Book reviews
The Nostalgia Factory: Memory Time and Ageing
Edited by Douwe Draaisma (translated by Liz Waters). Yale University Press: New Haven and London; 2013. 158pp.
$25.00 paperback
One of the greatest fears of old age is memory loss. The spectre of dementia is so prominent that it is easy to forget that most of us, thankfully, will never develop Alzheimer's disease. Nevertheless, memory does change as we age. Prof Draaisma's excellent account of memory in later life is a delightful cocktail of anecdote and psychology. It has all the ingredients needed to succeed as a popular science book being expert, entertaining and engaging. The book reads like a conversation with a knowledgeable friend, which is a tribute both to the author and to his translator, Liz Waters.
Nostalgia originated as a medical term. The seventeenth-century Swiss physician Joannes Hofer coined the term in his thesis, translating the Swiss dialect word ‘Heimweh’ meaning homesickness into the Greek form nostalgia (from Nostos, meaning homecoming, and algia, meaning pain). A dissertation by no lesser authority than the psychiatrist and philosopher Karl Jaspers in 1909 characterized the syndrome: longing to return home, compulsive thoughts of home, anorexia, insomnia and apathy. Draaisma cleverly recycles the term suggesting, by analogy, that when older people are cut off from their past by changes in their memory, they develop a longing for past things that now only exist in their own memories.

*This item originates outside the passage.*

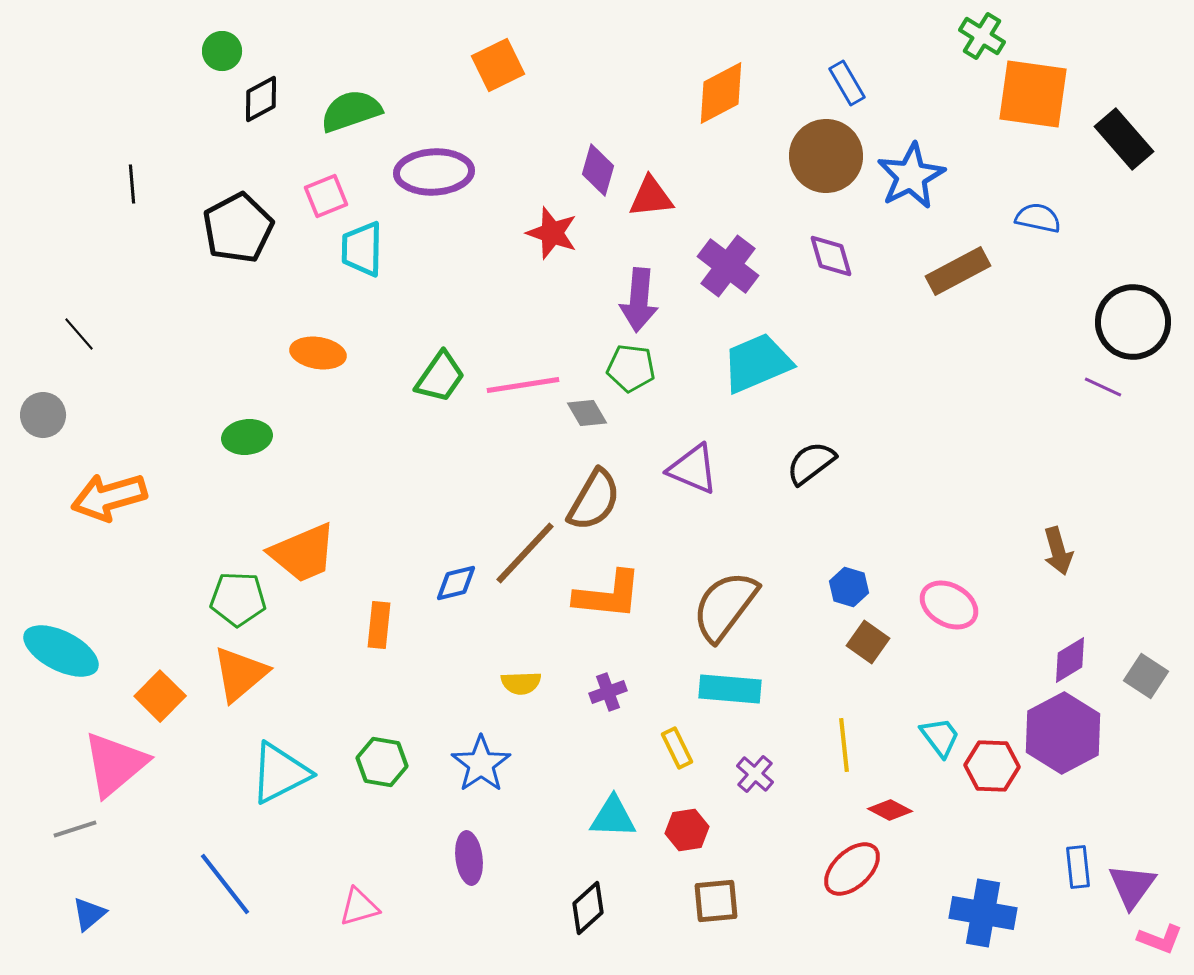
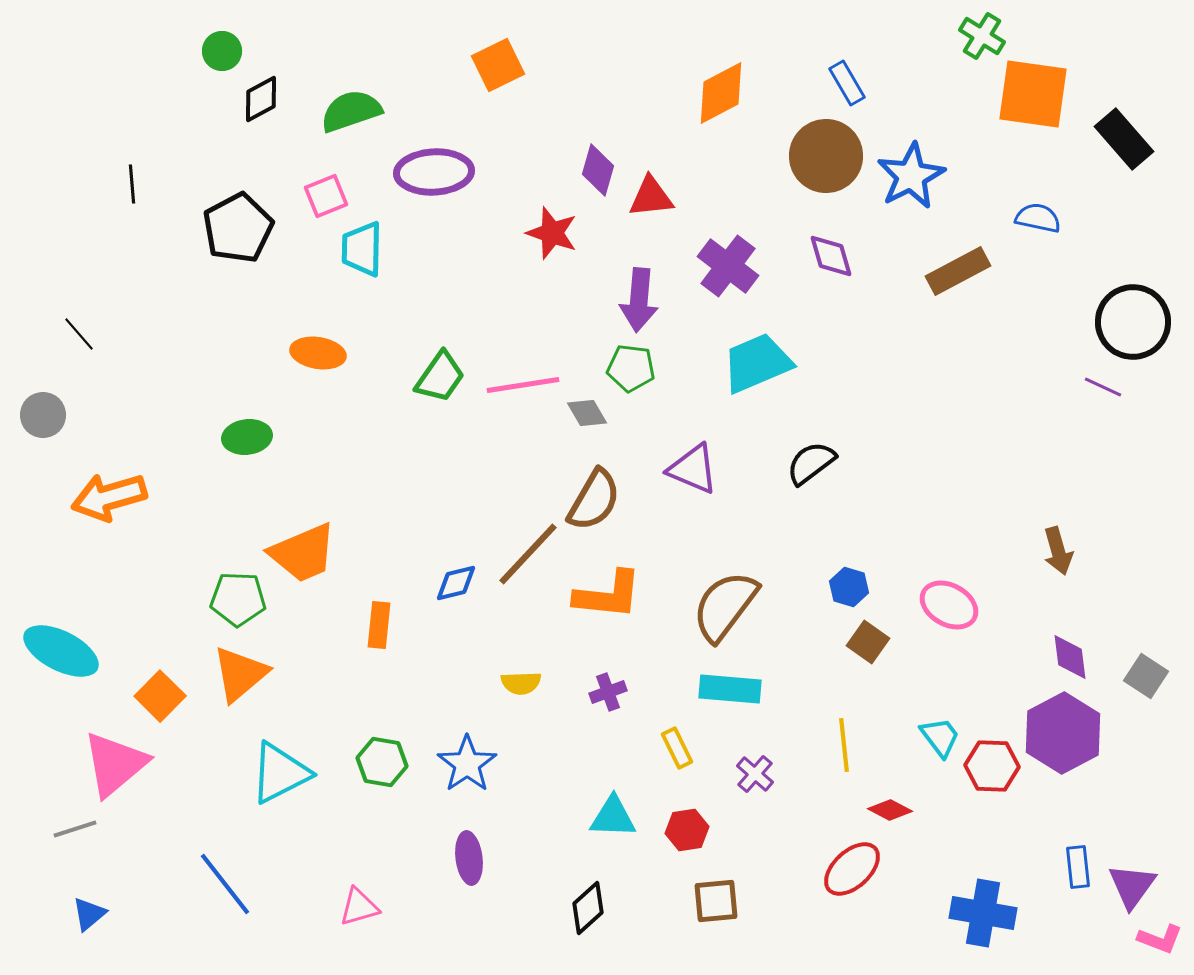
brown line at (525, 553): moved 3 px right, 1 px down
purple diamond at (1070, 660): moved 3 px up; rotated 66 degrees counterclockwise
blue star at (481, 764): moved 14 px left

The book focuses on autobiographical memory. It also challenges the Aristotelian concept that life course follows a parabolic pattern: the developmental climb to the peak of our prime followed by inevitable involutionary decline. What happens to memory in normal ageing is not so much a free-fall decline but an adaptation that has many complex facets. Memory itself is not a simple unified faculty, the author quotes research showing at least 256 concepts that contribute to our account of memory. As we age, we are more self-conscious of our own memory, being particularly sensitive about forgetfulness. Memory is so essential to our sense of self that a perceived unreliability of memory is threatening. All doctors will have witnessed the disintegration of personhood that occurs in dementia and cannot help but be frightened by this prospect.
Prof Draaisma's calm analysis of forgetfulness is reassuring to say the least. Forgetting occurs throughout life, indeed editing memory is essential. Several familiar lapses in memory are explained. Prospective memory (planning future actions) is worse as we get older because the future lacks the associations that we normally use to navigate through past memories. The universal experience having difficulty putting a name to a face of someone one should know well is explained not by dementia but because facial recognition requires three steps: visual recognition, knowing the relationship between the two of you, and finally finding the name. Names are arbitrary and therefore less guided by association than the first two steps. Difficulty in word-finding and the ‘tip of the tongue’ phenomenon again does not herald dementia but does reflect slower retrieval from long-term memory.
Can we take steps to improve our failing memories? Here, the Dutch professor is much less reassuring. He castigates ‘the forgetfulness market’. The memory is not like a muscle. The weight of psychological research shows that the capacity and function of memory cannot be significantly improved by mental training, food supplements or medication (herbal or pharmacological). There exists a large cohort of the worried well, and they are vulnerable to the latest fad or advert that promises to enhance memory and stave off dementia.
As a geriatrician, I was often amazed at the contrast between the vivid and detailed recall patients had of events that occurred 50 or 60 years ago and the vagueness of their more recent memories. Reminiscence helps maintain our self-identity at a time when it is threatened. Studies of cohorts of Dutch emigrants give a clear insight into the reminiscence effect. The spontaneous re-emergence of old memories at a time when other cognitive abilities are declining is an enigma. Most reminiscence concerns memories of youth and early adult life, relating to a time when we are establishing our identity. This reminiscence bulge is shifted to the late twenties and thirties in those who emigrated in their teens and twenties. It seems that nostalgia is strongest for periods in our lives that represent the transition from dependency to independence, and the emergence of our mature selves. Not all the memories are accurate, however. Oliver Sachs recounts to the author a vivid memory from the Blitz, which subsequently turned out to be false as Sachs was an evacuee at the time. What is important about reminiscence is that it supports the narrative of our lives.
The Nostalgia Factory is an enjoyable and informative account of how memory changes as we age. Strong on narrative yet richly imbued with scientific research, it makes interesting reading for any clinician, especially those of us who have already reached the age of nostalgia.